:: Provided data ::
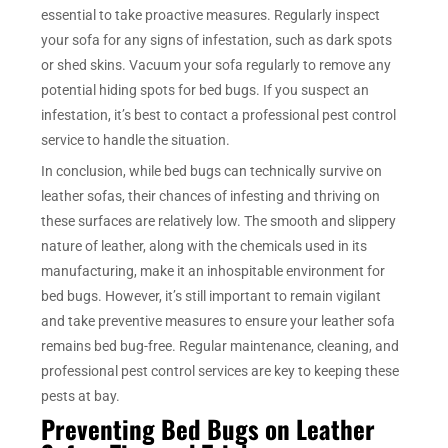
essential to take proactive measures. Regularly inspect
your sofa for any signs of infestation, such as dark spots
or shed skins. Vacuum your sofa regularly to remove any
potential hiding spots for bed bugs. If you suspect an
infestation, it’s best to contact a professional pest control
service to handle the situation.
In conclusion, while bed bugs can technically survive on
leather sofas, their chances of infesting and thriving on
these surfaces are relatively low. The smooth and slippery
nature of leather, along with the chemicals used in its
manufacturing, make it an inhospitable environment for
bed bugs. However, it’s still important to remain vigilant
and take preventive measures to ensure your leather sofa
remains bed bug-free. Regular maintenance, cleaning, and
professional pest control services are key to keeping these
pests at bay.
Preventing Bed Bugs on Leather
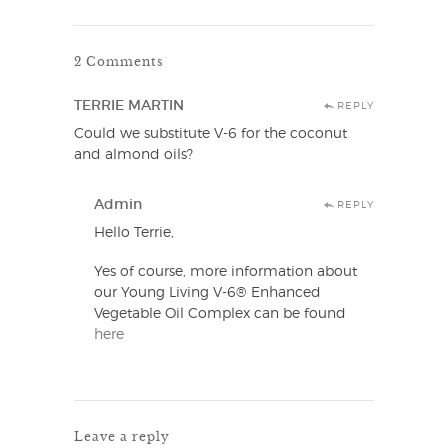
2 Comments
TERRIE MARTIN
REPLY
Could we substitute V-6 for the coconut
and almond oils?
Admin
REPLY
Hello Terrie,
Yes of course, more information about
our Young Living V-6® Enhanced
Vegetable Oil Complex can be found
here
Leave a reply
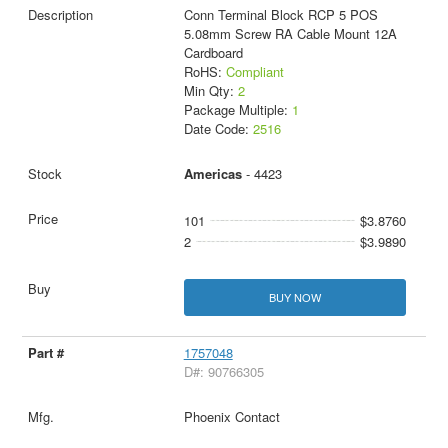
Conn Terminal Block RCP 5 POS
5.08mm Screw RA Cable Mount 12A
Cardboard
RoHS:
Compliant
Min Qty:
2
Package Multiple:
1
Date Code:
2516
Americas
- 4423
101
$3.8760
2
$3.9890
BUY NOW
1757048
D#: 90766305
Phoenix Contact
---
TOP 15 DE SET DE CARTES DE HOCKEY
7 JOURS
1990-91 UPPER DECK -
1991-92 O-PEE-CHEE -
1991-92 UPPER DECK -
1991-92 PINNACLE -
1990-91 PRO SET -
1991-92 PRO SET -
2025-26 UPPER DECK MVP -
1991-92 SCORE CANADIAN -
==
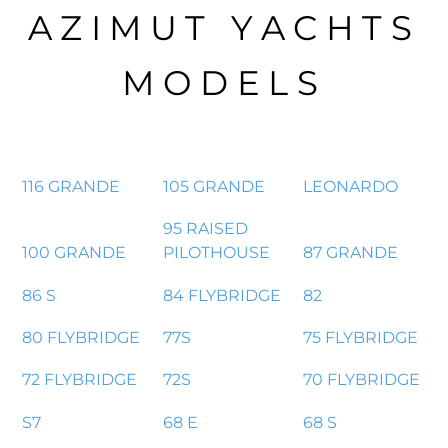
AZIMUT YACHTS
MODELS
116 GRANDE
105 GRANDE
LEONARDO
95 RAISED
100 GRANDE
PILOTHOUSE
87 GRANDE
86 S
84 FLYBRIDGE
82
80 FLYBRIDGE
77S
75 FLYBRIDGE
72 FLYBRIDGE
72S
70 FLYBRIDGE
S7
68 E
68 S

:: What you should do ::
Although the records above contain pictures, the copy should not; retype exactly the lines from the one containing "essential to take" through the one containing "Phoenix Contact".

:: Answer to this exercise ::
essential to take proactive measures. Regularly inspect
your sofa for any signs of infestation, such as dark spots
or shed skins. Vacuum your sofa regularly to remove any
potential hiding spots for bed bugs. If you suspect an
infestation, it’s best to contact a professional pest control
service to handle the situation.
In conclusion, while bed bugs can technically survive on
leather sofas, their chances of infesting and thriving on
these surfaces are relatively low. The smooth and slippery
nature of leather, along with the chemicals used in its
manufacturing, make it an inhospitable environment for
bed bugs. However, it’s still important to remain vigilant
and take preventive measures to ensure your leather sofa
remains bed bug-free. Regular maintenance, cleaning, and
professional pest control services are key to keeping these
pests at bay.
Preventing Bed Bugs on Leather
2 Comments
TERRIE MARTIN
REPLY
Could we substitute V-6 for the coconut
and almond oils?
Admin
REPLY
Hello Terrie,
Yes of course, more information about
our Young Living V-6® Enhanced
Vegetable Oil Complex can be found
here
Leave a reply
Conn Terminal Block RCP 5 POS
5.08mm Screw RA Cable Mount 12A
Cardboard
RoHS:
Compliant
Min Qty:
2
Package Multiple:
1
Date Code:
2516
Americas
- 4423
101
$3.8760
2
$3.9890
BUY NOW
1757048
D#: 90766305
Phoenix Contact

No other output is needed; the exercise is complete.